パチスロで作った大借金を3年かけてようやく完済した男性。その後、結婚の際は、妻に「パチスロをやめる。もう絶対にギャンブルで借金はしない」と宣言。ところが、「バレなければいいだけ」と育児の合間にギャンブル三昧。借金総額は300万円に。にっちもさっちもいかなくなった31歳の男性は親に返済の肩代わりを依頼し、妻の指示で病院を受診した――。(後編/全2回)
パチンコ&スロットと書かれたネオンサイン
写真=iStock.com/Manakin
※写真はイメージです
【前編のあらすじ】桜木潤さん(仮名・30代・既婚)の両親はギャンブルが大好きで、桜木さんが中学に上がる頃には、平日の夜は家族でパチンコへ、土日は競馬や競輪場へ行くのが当たり前。高卒後、上場企業に就職した桜木さんは、同期の友人に誘われてパチスロにハマり、だんだん借金や仕事を休んでまで打ちに行くように。自主退社に追い込まれると、極貧アルバイト生活をしながらも、パチスロはやめられない。家賃や光熱費を滞納し、電気やガスを止められ、自暴自棄になった桜木さんは、アルバイトまで無断欠勤。両親に「実家に戻って来い」と言われた。なぜ、桜木さんは転落してしまったのか――。

前編はこちら

借金完済

パチスロの沼にハマり、180万円の大借金を作ってしまった桜木潤さん(仮名・30代・既婚)。親のすすめで実家に戻ると、就職活動を開始。約半年後、正社員として、運送会社でトラック運転手をすることになった。給料は高くなかったが、実家暮らしで家賃や光熱費がなかったから余裕ができ、きちんと借金を返済し始めた。

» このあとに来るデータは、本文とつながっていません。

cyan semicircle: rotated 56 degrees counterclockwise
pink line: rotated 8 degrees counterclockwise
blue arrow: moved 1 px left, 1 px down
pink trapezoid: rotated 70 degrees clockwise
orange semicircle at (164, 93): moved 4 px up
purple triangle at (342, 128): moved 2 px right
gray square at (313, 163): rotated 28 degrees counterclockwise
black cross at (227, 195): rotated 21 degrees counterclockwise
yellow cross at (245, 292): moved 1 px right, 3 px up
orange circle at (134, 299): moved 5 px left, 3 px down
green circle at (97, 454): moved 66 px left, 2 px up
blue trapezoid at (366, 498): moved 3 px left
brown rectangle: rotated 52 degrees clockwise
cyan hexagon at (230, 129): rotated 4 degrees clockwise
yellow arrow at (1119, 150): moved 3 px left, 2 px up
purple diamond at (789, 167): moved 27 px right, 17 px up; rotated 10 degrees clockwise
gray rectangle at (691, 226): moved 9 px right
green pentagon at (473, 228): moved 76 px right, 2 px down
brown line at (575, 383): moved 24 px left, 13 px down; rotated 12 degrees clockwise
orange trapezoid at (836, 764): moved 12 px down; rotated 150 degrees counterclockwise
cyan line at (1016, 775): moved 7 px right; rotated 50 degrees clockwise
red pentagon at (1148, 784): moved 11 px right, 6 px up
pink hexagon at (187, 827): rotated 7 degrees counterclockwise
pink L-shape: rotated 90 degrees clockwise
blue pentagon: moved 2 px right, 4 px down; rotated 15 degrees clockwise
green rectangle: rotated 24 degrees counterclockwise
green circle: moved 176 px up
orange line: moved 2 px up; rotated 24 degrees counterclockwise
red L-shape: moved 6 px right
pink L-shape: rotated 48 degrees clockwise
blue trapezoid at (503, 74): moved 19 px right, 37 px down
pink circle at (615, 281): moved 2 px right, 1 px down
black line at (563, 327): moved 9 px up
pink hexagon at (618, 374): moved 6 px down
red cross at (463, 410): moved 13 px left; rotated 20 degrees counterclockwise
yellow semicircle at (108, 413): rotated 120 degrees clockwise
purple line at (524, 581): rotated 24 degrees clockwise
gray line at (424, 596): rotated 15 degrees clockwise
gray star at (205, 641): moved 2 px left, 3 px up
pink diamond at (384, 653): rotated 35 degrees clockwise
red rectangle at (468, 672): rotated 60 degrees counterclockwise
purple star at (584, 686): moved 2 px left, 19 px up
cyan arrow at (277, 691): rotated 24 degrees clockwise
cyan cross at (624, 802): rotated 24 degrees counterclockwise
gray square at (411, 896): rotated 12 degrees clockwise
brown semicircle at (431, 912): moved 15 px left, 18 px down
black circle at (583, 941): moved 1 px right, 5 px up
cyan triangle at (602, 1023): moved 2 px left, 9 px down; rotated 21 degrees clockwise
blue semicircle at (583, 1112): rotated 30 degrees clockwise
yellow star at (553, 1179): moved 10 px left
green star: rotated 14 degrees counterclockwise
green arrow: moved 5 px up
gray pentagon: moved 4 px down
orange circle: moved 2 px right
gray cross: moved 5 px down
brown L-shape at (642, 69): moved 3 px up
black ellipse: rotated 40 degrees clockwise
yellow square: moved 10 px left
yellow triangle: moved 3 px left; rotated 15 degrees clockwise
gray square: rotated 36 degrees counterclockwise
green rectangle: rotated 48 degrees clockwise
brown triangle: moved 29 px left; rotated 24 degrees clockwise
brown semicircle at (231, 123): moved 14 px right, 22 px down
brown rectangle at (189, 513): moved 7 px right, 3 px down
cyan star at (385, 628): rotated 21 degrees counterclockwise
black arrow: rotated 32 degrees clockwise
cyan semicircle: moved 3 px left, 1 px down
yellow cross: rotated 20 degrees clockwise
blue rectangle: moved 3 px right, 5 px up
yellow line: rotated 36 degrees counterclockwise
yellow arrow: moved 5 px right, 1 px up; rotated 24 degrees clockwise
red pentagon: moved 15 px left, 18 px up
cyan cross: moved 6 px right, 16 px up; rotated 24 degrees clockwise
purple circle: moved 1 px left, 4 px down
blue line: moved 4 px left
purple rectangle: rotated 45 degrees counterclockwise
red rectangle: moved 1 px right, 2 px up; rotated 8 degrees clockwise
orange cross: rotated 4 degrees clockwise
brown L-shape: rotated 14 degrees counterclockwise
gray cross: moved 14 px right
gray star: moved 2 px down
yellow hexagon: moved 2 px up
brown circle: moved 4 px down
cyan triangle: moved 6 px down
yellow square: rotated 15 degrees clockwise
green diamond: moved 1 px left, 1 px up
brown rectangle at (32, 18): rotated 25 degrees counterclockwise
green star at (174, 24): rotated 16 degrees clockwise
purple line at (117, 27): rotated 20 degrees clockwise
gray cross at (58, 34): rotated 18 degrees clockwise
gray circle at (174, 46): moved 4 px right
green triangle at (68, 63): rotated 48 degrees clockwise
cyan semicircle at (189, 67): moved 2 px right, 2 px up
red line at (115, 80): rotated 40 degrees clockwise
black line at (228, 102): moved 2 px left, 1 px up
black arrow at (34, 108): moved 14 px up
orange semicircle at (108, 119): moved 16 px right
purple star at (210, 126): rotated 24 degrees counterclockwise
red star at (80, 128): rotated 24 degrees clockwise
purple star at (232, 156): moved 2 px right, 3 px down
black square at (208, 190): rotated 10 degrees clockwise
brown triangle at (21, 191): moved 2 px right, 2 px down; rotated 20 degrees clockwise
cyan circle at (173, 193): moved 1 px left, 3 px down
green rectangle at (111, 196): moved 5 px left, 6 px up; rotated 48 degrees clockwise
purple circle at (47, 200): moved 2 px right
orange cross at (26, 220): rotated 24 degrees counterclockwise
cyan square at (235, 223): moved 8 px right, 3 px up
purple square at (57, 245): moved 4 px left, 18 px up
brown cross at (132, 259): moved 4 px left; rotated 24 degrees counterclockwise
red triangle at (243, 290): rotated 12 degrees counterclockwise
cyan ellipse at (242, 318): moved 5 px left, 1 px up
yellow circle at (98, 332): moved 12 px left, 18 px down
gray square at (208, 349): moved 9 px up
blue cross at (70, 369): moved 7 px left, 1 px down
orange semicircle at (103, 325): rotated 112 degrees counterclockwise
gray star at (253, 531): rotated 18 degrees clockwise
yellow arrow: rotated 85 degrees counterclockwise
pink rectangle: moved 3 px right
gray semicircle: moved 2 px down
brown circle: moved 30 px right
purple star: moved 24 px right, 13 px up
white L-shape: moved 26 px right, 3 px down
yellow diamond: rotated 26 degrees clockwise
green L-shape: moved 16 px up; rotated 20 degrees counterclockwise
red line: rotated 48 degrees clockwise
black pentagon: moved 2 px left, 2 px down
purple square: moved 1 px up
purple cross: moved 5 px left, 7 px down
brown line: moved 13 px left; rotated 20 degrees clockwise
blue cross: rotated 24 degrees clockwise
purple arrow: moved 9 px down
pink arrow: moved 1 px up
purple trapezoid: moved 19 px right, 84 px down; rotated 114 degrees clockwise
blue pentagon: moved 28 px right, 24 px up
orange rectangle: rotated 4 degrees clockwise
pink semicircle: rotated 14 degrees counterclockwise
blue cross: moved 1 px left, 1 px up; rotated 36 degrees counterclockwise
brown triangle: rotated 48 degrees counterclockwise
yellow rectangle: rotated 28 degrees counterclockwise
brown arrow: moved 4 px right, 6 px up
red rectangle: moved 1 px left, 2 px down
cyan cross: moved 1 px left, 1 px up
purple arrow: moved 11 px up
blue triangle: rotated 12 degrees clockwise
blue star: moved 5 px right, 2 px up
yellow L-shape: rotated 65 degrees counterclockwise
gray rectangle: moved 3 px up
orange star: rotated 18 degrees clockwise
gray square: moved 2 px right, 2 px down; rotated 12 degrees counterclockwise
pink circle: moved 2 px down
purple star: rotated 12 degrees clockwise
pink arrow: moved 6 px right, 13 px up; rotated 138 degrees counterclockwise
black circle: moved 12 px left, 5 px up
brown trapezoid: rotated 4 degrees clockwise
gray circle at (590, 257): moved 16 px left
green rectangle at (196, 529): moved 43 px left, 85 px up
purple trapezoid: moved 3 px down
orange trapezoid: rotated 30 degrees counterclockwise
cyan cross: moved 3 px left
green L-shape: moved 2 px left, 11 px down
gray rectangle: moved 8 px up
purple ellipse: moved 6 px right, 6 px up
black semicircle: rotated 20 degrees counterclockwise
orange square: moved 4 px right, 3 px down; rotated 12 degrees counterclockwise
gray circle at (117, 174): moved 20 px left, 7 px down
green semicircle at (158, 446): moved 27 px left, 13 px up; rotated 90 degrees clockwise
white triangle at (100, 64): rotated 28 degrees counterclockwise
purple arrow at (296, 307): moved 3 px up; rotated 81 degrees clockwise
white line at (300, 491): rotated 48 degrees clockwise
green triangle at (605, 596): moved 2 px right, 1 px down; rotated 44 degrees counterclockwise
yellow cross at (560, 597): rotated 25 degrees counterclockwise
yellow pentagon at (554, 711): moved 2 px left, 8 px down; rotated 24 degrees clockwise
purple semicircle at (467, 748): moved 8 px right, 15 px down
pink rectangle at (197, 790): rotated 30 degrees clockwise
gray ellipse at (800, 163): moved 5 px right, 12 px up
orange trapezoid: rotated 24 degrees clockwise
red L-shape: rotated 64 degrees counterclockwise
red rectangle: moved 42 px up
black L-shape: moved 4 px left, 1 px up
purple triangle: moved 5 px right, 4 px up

実家に帰ってからも、完全にはギャンブルをやめられなかったものの、もうクレジットカードは止められ、新たな借り入れはできない。実家の近くには、お金を貸してくれるような友達はいない。結果、借金してまでパチスロに行くことはなく、3年で借金を完済することができた。

「根本的な問題は解決していませんが、借金完済で僕の人生が動き始めました。結婚することになったのです」

桜木さんは、以前パチンコ店で働いていたときに出会った女性と、お互い実家に戻ったあとも連絡を取り続けていた。27歳の時に、桜木さんが女性の実家の近くに遊びに行ったことをきっかけに再会し、それから間もなく交際が始まり、約1年後に結婚することになったのだ。

妻の実家がある東北地方に新居を構えることになった桜木さんは、転職をし、再び製造業の会社員になった。

パチンコ店時代に出会っている妻は、桜木さんがギャンブルにハマり、借金をしていたことも知っている。結婚する時に桜木さんは、「パチスロをやめる。もう絶対にギャンブルで借金はしない」と約束。その約半年後、妻の妊娠が判明した。